I read an editorial a while ago from an Exvangelical about why Evangelical Christians in particular seem to believe the virus won’t hurt them. The editorial’s take was that the belief in the core miracle of the Resurrection made them think other miracles were possible.

Well...
I think they’re absolutely right in their observation that Evangelicals in particular are prone to magical thinking about this, but I think they’re pretty off the mark about the Resurrection and the general belief that miracles are theoretically possible sometimes.
And if you want to see proof of that, consider how many other people in the country have some form of belief system that admits the possibility of the supernatural or miraculous, who are distancing and wearing masks and taking this very seriously.

It’s about something else.
People can compartmentalize. We’re *built* to do that. We don’t always, but we’re perfectly capable of doing so.

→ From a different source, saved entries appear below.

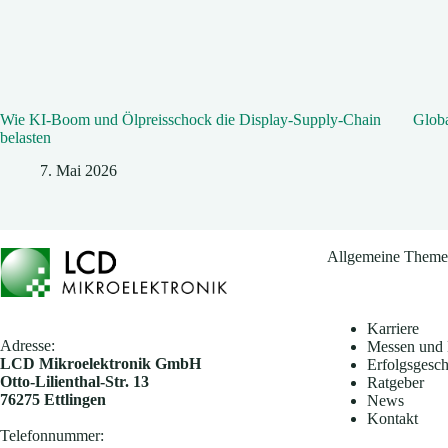
Wie KI‑Boom und Ölpreisschock die Display‑Supply-Chain
Glob
belasten
7. Mai 2026
Allgemeine Them
Karriere
Adresse:
Messen und 
​LCD Mikroelektronik GmbH
Erfolgsgesch
Otto-Lilienthal-Str. 13
Ratgeber
76275 Ettlingen
News
Kontakt
Telefonnummer:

The problem is far more Weberian than just “miracles are theoretically possible”.
It has to do with the notion that good things happen to people who are favored by God and bad things do not happen to them, and if you are Good and God likes you, you will be protected from bad things.

It’s basically Calvinist, which is very theologically Evangelical.
Why am I pointing this out? Because it’s the core of like a hundred gajillion other problems, especially the fact that we have essentially no welfare state and a laughable health care system.
If bad things happen to you, that’s how we know you’re bad and God doesn’t like you, and if you’re Good you are special and will be protected. It’s really that simple.

So it *is* magical thinking, but it’s a specific *type* of magical thinking with huge political consequences.
And—again, this is Weberian—it’s not just Evangelicals who maintain this kind of magical thinking. It has to a degree been secularized, and just as it’s very Evangelical, it’s also very capitalist.

Good things happen to deserving people, bad things do not.
So of course all these Republicans were in this bubble of magical thinking where they’d be protected and safe, because they’re Good People and something like this doesn’t happen to Good People.
So it’s absolutely Christian, but it’s a particular brand of toxic theology which has infected (pun intended) an entire political movement, and we need to understand that because it’s the key to understanding why a huge number of other things have gone so wrong.
“They think that way because they’re Christians and believe in miracles” isn’t *wrong*, precisely, but it’s diagnosing only about 30% of the problem.
And getting them to stop believing in miracles would not fix that problem.